Weighing the Impacts of Waukesha’s Lake Michigan Water Diversion Plan

Weighing the Impacts of Waukesha's Lake Michigan Water Diversion Plan - WUWM, July 28, 2015
Author: Susan Bence

Waukesha’s proposal to tap into Lake Michigan is inching forward after years of debate and revision.

The city is under federal order to secure clean water for residents because their underground source is increasing concentrated with radium, a health hazard.

The state DNR recently gave the nod to Waukesha’s application.

Now the public can comment. The task is not for the faint of heart - the document is 380 pages long and filled with graphs and scientific jargon.

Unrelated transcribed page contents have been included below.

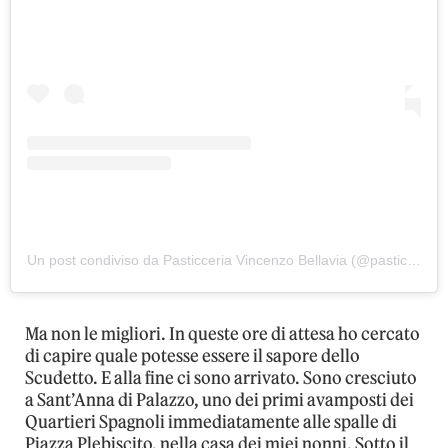
Un post condiviso da Pasticceria Vincenzo Bellavia (@pasticceria_vincenzobellavia)
Ma non le migliori. In queste ore di attesa ho cercato
di capire quale potesse essere il sapore dello
Scudetto. E alla fine ci sono arrivato. Sono cresciuto
a Sant’Anna di Palazzo, uno dei primi avamposti dei
Quartieri Spagnoli immediatamente alle spalle di
Piazza Plebiscito, nella casa dei miei nonni. Sotto il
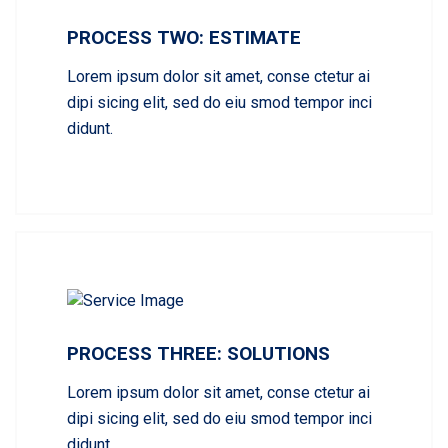
PROCESS TWO: ESTIMATE
Lorem ipsum dolor sit amet, conse ctetur ai
dipi sicing elit, sed do eiu smod tempor inci
didunt.
PROCESS THREE: SOLUTIONS
Lorem ipsum dolor sit amet, conse ctetur ai
dipi sicing elit, sed do eiu smod tempor inci
didunt.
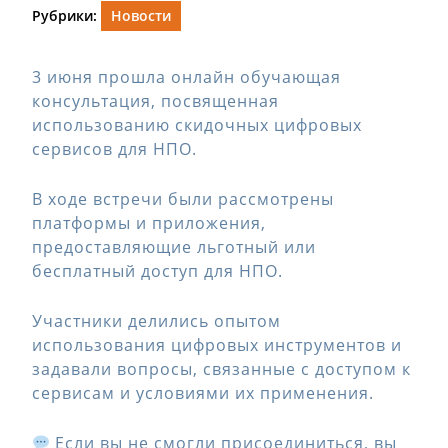
Рубрики:
Новости
3 июня прошла онлайн обучающая
консультация, посвященная
использованию скидочных цифровых
сервисов для НПО.
В ходе встречи были рассмотрены
платформы и приложения,
предоставляющие льготный или
бесплатный доступ для НПО.
Участники делились опытом
использования цифровых инструментов и
задавали вопросы, связанные с доступом к
сервисам и условиями их применения.
Если вы не смогли присоединиться, вы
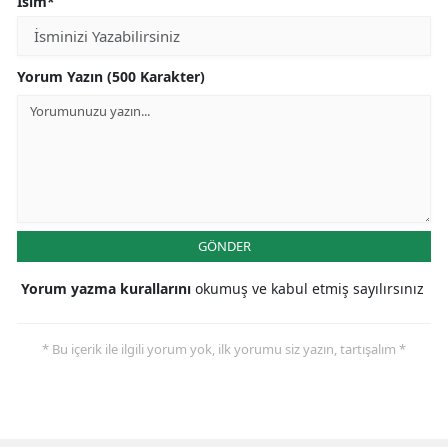
İsim*
Yorum Yazın (500 Karakter)
GÖNDER
Yorum yazma kurallarını
okumuş ve kabul etmiş sayılırsınız
* Bu içerik ile ilgili yorum yok, ilk yorumu siz yazın, tartışalım *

Dan Duchniak is familiar with every inch of the proposal. He’s general manager of the city’s water utility.

The proposal envisions pumping in 10 million gallons of Lake Michigan water every day from Oak Creek’s utility and returning it via the Root River.

Duchniak is buoyed by the DNR’s decision to move along Waukesha’s application. “Their findings were consistent with ours that the only reasonable water supply alternative for the City of Waukesha is the Great Lakes,” he says.

But Waukesha needs the permission of all eight states and two Canadian provinces that border the Great Lakes. They signed a compact in 2008 to protect the massive freshwater system from diversions.

Waukesha can apply for an exception because it sits within a county that straddles the Great Lakes basin.

Jim Drought recently examined the utility’s application. He’s a hydrologist with the company GZA GeoEnvironmental.

A consortium called the Compact Implementation Coalition hired the firm to scrutinize the proposal... “To evaluate if there would be a reasonable alternative for using the existing water resources to meet the current project future water demands for the City of Waukesha,” he says.

Jim Drought’s analysis? Waukesha doesn’t need Lake Michigan water. The city has an ample supply in its existing well system and can effectively treat the radium.